A very interesting article, arguing that as a society we need to invest in larger technological endeavours and move our economy away from reliance on services. Needs some rereading.
I, like many, adored Elena Ferrante’s Neapolitan books. Her Guardian columns are also brilliant. In these little vignettes of anxiety and humanity she slightly over thinks the routine, the humdrum, those little interactions that make up our everyday lives, and in the process open up different ways of seeing things.
I’m writing this in Microsoft’s Visual Studio Code editor (most people call it “VScode”). I’m always trying out the new shiny-ness but this one is sticking, in part because of the excellent ecosystem of plugins and themes that doesn’t feel stale, like my former editor Atom.
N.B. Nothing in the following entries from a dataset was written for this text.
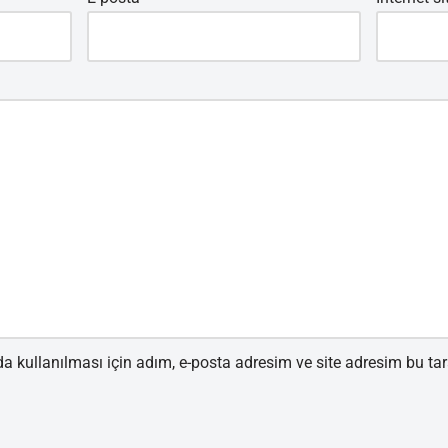
 kullanılması için adım, e-posta adresim ve site adresim bu tar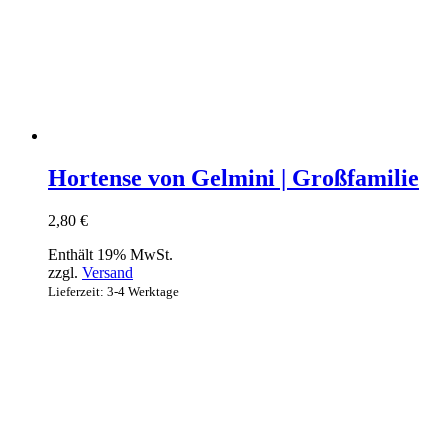
Hortense von Gelmini | Großfamilie
2,80
€
Enthält 19% MwSt.
zzgl.
Versand
Lieferzeit: 3-4 Werktage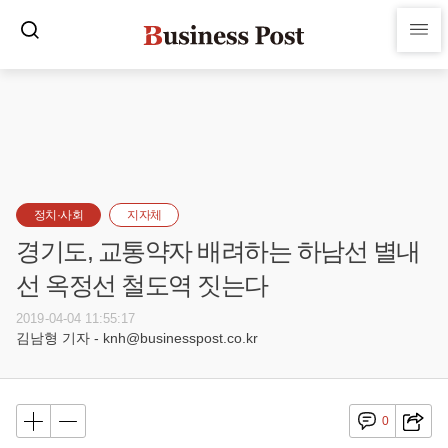
정치·사회
지자체
경기도, 교통약자 배려하는 하남선 별내
선 옥정선 철도역 짓는다
2019-04-04 11:55:17
김남형 기자 - knh@businesspost.co.kr
0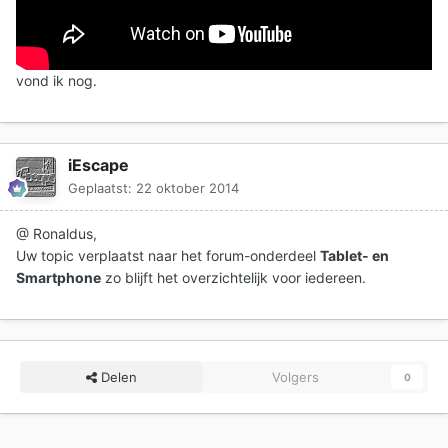
vond ik nog.
iEscape
Geplaatst:
22 oktober 2014
@ Ronaldus,
Uw topic verplaatst naar het forum-onderdeel
Tablet- en
Smartphone
zo blijft het overzichtelijk voor iedereen.
Delen
Volgers
0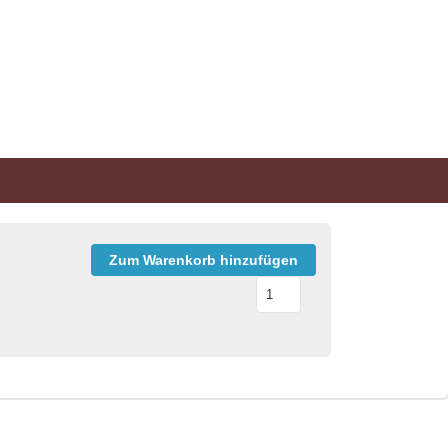
Zum Warenkorb hinzufügen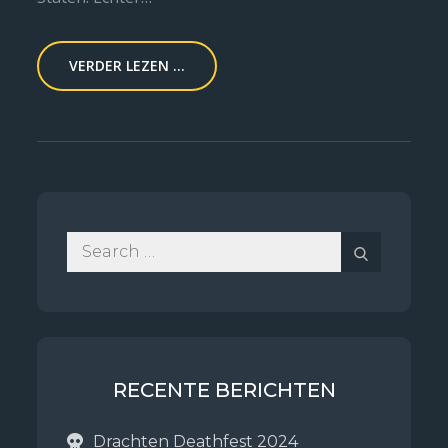
VERDER LEZEN ...
Search
Search
for:
RECENTE BERICHTEN
Drachten Deathfest 2024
I think another factor in making it such a good project is Microsoft’s investment and attention to detail, as shown in these wonderful release notes for v1.28. Very well done and showing a real concern for users and making the product focus on what users need from it.
A guide to running a tiny conference, and the value that you get out of working things out in an intensive few days with a small group of peers.
26. Open benches
I went for a walk with my parents and daughter at the old Metropolitan Police Ground in Chigwell. As we were walking around we were talking about all of the stories of the slightly sleepy and decaying grounds. There are little signs around the place remembering ex police officers who contributed to the club. There’s even a mural depicting life in the London hinterlands.
The people named on the benches and signs have a story that will be lost one day but it heartened me to think that something like Open Benches exists and might hold onto some of those stories. I’m going to add those Chigwell benches next time I go for a walk!
The Gentlewoman is that fantastic magazine whose cover stares out at you from across WHSmith. The bold, bare typeface frames a portrait of someone you know to be an awesome woman—Allison Janney, Simone Biles, and Björk have been fabulous recent covers. I didn’t realise that they also had a library of all of the interviews they have published. These are rich pickings, I got lost in the profiles for hours.
An interview with the wonderful technician Hue Nguyen who sews things for NASA. The range of things she has been asked to do calls for a level of creativity and ingenuity that I’m envious of. This is an awesome job. It reminds me that my own grandmother sewed the soft tops of MG cars in the 70s. I come from a car loving family and so that was a real highlight, particularly for a recent immigrant, one of those stories that will span the generations.